TASK TO CARRY OUT
Output exactly the lines below, starting with the line that has "PROCESSOS SELETIVOS" and going on through the line that has "milésimas, mientras Lando", both included, and no other lines.

DATA FOR ANALYSIS
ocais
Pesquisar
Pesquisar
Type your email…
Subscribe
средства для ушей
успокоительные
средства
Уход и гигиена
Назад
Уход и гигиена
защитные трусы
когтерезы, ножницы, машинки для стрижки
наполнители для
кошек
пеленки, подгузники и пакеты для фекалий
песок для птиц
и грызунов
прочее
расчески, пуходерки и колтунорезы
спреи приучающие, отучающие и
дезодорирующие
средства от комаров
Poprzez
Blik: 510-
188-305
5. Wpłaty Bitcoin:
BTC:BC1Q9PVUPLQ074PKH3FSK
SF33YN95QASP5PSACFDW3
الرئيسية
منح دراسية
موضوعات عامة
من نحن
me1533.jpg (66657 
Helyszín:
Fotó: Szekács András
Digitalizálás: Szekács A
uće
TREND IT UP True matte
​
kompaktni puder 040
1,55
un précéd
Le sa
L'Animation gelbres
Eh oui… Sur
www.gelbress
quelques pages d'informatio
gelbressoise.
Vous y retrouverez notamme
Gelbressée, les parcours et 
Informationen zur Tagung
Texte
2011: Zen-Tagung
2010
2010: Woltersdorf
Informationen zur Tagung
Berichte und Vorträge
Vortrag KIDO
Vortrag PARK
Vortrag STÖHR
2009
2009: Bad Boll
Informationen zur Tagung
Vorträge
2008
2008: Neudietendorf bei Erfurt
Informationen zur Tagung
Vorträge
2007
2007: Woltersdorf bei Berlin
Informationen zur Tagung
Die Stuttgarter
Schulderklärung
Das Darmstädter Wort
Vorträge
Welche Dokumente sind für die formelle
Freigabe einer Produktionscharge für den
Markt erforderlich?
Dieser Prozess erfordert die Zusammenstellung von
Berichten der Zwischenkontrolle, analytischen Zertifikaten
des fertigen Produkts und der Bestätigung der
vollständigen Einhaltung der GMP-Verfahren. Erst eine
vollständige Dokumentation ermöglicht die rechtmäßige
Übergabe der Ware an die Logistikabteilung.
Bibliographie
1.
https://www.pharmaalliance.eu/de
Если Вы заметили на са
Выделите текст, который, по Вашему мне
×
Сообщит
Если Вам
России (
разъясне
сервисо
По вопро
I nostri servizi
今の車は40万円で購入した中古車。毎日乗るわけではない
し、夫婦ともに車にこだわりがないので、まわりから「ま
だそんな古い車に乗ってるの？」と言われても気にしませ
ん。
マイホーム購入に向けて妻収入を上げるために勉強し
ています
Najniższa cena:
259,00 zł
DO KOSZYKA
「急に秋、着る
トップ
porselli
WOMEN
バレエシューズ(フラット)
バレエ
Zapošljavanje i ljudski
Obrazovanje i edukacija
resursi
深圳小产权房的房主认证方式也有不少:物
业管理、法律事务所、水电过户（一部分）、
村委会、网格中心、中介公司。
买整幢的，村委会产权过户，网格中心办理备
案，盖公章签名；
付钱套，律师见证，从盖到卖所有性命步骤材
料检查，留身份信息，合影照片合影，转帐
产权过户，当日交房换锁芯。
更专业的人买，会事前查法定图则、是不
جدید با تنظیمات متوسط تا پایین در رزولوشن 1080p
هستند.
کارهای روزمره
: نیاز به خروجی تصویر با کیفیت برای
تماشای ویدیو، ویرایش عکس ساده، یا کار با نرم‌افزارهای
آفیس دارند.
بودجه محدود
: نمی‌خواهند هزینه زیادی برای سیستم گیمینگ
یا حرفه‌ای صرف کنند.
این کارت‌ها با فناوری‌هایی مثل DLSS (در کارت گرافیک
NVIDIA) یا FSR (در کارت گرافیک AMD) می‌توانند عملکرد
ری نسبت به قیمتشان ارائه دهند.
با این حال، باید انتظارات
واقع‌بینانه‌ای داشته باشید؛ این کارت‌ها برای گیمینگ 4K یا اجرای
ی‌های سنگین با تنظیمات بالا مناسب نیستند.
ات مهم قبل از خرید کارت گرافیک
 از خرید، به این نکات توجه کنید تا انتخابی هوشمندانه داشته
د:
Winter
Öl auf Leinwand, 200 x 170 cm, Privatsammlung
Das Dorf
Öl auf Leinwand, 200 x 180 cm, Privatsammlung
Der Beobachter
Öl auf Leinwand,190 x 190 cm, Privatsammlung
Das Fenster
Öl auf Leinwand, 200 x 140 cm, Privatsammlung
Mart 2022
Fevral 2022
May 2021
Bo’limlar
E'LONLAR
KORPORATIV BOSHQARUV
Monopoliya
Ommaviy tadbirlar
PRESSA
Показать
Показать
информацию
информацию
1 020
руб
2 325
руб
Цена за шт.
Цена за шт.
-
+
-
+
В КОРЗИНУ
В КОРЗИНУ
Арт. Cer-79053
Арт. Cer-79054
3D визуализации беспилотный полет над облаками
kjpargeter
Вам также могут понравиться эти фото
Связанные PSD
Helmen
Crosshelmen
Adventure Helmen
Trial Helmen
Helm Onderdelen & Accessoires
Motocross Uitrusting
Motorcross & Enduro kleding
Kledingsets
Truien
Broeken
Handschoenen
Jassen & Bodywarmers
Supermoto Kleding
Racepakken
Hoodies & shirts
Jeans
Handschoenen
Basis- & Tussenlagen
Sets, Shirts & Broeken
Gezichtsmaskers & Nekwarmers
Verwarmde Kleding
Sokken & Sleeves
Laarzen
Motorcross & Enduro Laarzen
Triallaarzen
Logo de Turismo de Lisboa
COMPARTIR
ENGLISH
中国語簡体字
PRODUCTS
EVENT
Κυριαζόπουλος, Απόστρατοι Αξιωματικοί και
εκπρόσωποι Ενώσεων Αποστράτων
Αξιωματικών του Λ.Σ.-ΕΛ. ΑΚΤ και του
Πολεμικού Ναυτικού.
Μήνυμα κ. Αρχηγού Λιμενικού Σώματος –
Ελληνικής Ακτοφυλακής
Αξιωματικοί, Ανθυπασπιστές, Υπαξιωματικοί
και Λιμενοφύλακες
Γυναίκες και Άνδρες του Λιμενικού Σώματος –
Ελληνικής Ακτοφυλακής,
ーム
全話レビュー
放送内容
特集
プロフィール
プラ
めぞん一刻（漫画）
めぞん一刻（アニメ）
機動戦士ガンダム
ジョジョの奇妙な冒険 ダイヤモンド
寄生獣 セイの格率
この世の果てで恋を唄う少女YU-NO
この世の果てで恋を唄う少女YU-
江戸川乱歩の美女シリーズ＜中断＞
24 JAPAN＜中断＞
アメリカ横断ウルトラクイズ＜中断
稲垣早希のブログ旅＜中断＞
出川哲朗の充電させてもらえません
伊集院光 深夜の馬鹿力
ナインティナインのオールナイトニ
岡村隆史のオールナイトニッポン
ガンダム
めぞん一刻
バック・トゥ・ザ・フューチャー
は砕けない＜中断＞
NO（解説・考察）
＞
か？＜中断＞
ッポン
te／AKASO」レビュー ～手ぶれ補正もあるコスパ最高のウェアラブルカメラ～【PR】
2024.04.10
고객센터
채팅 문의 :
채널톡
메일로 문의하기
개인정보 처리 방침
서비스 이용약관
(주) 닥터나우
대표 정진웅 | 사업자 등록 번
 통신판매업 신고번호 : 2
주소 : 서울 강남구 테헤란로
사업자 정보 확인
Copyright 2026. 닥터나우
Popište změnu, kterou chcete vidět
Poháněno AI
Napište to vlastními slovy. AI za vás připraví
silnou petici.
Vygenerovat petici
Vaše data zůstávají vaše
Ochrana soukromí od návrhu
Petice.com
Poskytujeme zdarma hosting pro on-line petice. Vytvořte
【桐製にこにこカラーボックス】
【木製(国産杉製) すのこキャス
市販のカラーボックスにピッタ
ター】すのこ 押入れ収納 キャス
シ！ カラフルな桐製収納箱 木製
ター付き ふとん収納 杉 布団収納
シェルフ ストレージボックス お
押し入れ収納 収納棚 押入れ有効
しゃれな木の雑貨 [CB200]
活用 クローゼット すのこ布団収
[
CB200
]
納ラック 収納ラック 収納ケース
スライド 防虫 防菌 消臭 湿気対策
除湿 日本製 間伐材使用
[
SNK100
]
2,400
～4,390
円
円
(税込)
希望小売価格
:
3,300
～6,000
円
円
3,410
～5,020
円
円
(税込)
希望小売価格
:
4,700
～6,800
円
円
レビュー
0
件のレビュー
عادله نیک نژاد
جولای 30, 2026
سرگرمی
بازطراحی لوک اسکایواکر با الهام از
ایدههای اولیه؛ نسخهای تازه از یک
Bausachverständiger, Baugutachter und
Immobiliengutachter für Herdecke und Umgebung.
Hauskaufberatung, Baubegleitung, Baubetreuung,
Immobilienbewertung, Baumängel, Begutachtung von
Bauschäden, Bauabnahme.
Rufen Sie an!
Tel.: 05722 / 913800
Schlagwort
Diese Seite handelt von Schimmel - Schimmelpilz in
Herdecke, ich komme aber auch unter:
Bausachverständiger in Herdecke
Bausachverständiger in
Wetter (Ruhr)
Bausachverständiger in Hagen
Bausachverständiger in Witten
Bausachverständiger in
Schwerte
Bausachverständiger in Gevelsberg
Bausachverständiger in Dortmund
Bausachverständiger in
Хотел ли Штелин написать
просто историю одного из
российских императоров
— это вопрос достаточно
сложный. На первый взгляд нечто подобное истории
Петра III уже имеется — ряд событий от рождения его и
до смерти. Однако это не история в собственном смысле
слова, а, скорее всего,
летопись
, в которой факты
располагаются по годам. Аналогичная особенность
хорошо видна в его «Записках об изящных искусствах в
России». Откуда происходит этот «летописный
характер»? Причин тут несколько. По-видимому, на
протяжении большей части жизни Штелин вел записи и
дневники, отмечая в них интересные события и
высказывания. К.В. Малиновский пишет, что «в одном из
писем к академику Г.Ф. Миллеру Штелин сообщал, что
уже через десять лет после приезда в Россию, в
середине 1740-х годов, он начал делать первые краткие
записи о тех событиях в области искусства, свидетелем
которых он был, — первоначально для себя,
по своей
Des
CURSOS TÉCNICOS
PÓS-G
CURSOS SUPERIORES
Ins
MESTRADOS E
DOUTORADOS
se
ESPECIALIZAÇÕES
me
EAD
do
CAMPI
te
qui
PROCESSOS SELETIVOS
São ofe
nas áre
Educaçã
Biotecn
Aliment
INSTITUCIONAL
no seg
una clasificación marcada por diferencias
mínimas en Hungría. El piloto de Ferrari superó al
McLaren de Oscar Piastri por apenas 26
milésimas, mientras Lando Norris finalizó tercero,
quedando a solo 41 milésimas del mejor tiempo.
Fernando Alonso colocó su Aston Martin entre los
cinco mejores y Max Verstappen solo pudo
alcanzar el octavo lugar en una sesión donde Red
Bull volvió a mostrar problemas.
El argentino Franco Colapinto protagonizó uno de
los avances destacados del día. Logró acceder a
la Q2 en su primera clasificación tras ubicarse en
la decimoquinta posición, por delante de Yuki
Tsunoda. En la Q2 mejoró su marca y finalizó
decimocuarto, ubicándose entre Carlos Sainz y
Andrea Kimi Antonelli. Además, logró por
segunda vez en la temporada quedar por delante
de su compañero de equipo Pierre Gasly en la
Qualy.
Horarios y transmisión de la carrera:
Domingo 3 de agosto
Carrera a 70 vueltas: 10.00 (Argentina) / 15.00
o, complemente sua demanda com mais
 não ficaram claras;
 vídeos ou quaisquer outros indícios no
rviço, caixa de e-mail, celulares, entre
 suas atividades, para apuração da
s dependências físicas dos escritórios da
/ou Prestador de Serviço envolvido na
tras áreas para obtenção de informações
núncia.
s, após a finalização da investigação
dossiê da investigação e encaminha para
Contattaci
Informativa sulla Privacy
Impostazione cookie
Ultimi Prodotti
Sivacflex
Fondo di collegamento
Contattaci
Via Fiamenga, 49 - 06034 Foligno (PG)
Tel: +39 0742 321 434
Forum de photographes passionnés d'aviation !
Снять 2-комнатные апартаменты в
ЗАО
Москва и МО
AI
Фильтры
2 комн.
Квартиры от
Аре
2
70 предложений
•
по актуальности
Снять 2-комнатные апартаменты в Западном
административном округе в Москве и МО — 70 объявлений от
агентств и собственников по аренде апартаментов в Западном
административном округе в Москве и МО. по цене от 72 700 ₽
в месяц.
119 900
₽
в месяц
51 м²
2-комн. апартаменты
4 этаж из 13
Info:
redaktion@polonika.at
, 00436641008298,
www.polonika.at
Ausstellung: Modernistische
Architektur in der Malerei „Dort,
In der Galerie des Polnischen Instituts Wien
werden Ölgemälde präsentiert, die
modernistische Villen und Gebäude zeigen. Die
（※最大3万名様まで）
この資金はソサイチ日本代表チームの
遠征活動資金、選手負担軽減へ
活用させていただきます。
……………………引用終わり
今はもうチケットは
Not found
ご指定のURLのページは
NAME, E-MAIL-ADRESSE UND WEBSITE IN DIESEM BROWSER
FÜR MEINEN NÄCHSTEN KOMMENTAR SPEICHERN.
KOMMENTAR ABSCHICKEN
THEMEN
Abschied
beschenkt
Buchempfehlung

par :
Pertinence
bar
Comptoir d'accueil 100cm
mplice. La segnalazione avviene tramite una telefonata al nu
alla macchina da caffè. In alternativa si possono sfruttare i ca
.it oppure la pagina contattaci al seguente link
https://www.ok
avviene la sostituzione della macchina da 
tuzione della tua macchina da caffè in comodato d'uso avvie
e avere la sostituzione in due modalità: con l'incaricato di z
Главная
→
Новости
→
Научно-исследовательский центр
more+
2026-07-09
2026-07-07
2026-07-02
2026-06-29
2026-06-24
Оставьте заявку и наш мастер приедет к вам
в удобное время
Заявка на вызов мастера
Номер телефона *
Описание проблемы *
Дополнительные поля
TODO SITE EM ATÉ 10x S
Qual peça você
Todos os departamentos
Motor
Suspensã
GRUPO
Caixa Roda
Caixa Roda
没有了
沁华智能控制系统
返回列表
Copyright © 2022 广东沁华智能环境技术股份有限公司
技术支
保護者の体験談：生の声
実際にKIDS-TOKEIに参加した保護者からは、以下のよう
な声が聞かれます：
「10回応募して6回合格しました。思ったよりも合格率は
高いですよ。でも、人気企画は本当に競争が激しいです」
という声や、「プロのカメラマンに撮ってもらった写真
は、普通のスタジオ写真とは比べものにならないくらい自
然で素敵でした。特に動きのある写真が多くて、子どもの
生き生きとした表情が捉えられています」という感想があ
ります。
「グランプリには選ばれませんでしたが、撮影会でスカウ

ANSWER BOX
PROCESSOS SELETIVOS
São ofe
nas áre
Educaçã
Biotecn
Aliment
INSTITUCIONAL
no seg
una clasificación marcada por diferencias
mínimas en Hungría. El piloto de Ferrari superó al
McLaren de Oscar Piastri por apenas 26
milésimas, mientras Lando Norris finalizó tercero,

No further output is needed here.